AG: Jindal outsourcing plan needs legislative OK

BATON ROUGE, La. (AP) — The Louisiana attorney general’s office said Gov. Bobby Jindal’s plan to hire a private company to manage a state employee health insurance plan requires legislative approval, a position that is at odds with the administration.

In a legal opinion issued Friday, Assistant Attorney General Michael Vallan said the contract between the Office of Group Benefits and Blue Cross/Blue Shield needs the backing of the House and Senate budget committees before it can take effect.

“The Legislature has expressed its desire that contracts governing the provision of basic health care services, as well as certain other related contracts, be subject to review and final approval by the Legislature,” Vallan wrote, citing a law that requires certain OGB contracts to get legislative approval.

The governor’s Division of Administration had said the outsourcing plan at issue didn’t fall under that requirement. The office didn’t immediately respond to a request for comment Friday.

Jindal plans to hire Blue Cross/Blue Shield to run an insurance plan in the Office of Group Benefits that covers more than 62,000 employees, retirees and their dependents. The outsourcing is set to take effect Jan. 1.

The cost-cutting move will eliminate 177 full-time government jobs.

The attorney general’s opinion, which does not have the force of law, was issued in response to a request from Rep. Katrina Jackson, D-Monroe, who sits on the House Appropriations Committee and disagrees with the privatization plan.

In a statement, Jackson said she hopes “all of my fellow members will join with me and others in not approving this proposal.”

The Office of Group Benefits provides health insurance and life insurance to about 255,000 current state workers, retirees and their dependents.

The state’s Civil Service Commission narrowly agreed in August to the new contractual arrangement with Blue Cross/Blue Shield, which already runs a larger insurance plan for state workers in a contract with the group benefits office. The administration said that was the final approval needed.

Blue Cross will manage claims reviews and processing, disease management, substance abuse and mental health services for people who are covered under the insurance plan, called a PPO. The company will be paid more than $11 million for the first year of the new outsourcing arrangement.

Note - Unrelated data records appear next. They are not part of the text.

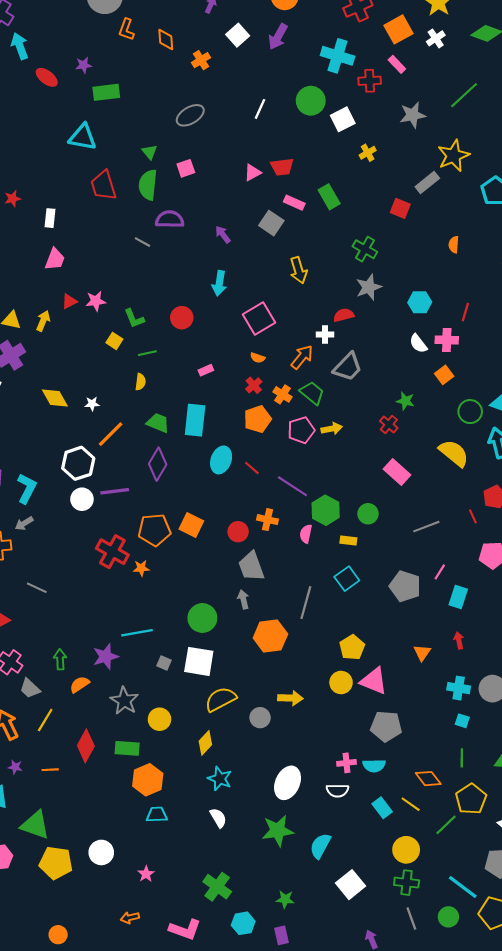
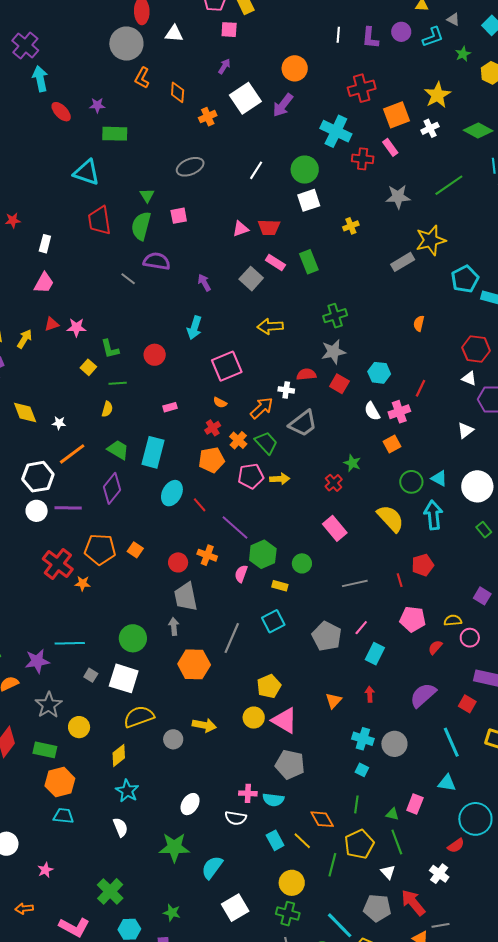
white square: (238, 35) -> (245, 98), size x1.4
white square: (343, 119) -> (309, 200), moved
red square: (400, 208) -> (339, 384), moved
green cross: (365, 249) -> (335, 316), turned 35
yellow arrow: (299, 270) -> (270, 326), turned 95
pink cross: (447, 340) -> (399, 412), turned -30
orange square: (191, 525) -> (135, 550), size x0.7
white ellipse: (288, 783) -> (190, 804), size x0.7
green line: (446, 825) -> (332, 865), turned -40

The Jindal administration estimates the move will save as much as $20 million annually, about $9 million in state savings and the rest split among local school boards and state employees. The savings are largely tied to job cuts that will eliminate more than half the group benefits office staff and the closure of satellite offices around the state.

Opponents of the Blue Cross contract questioned the savings estimates, objected to the layoffs and said the current group benefits leadership runs the health plan efficiently.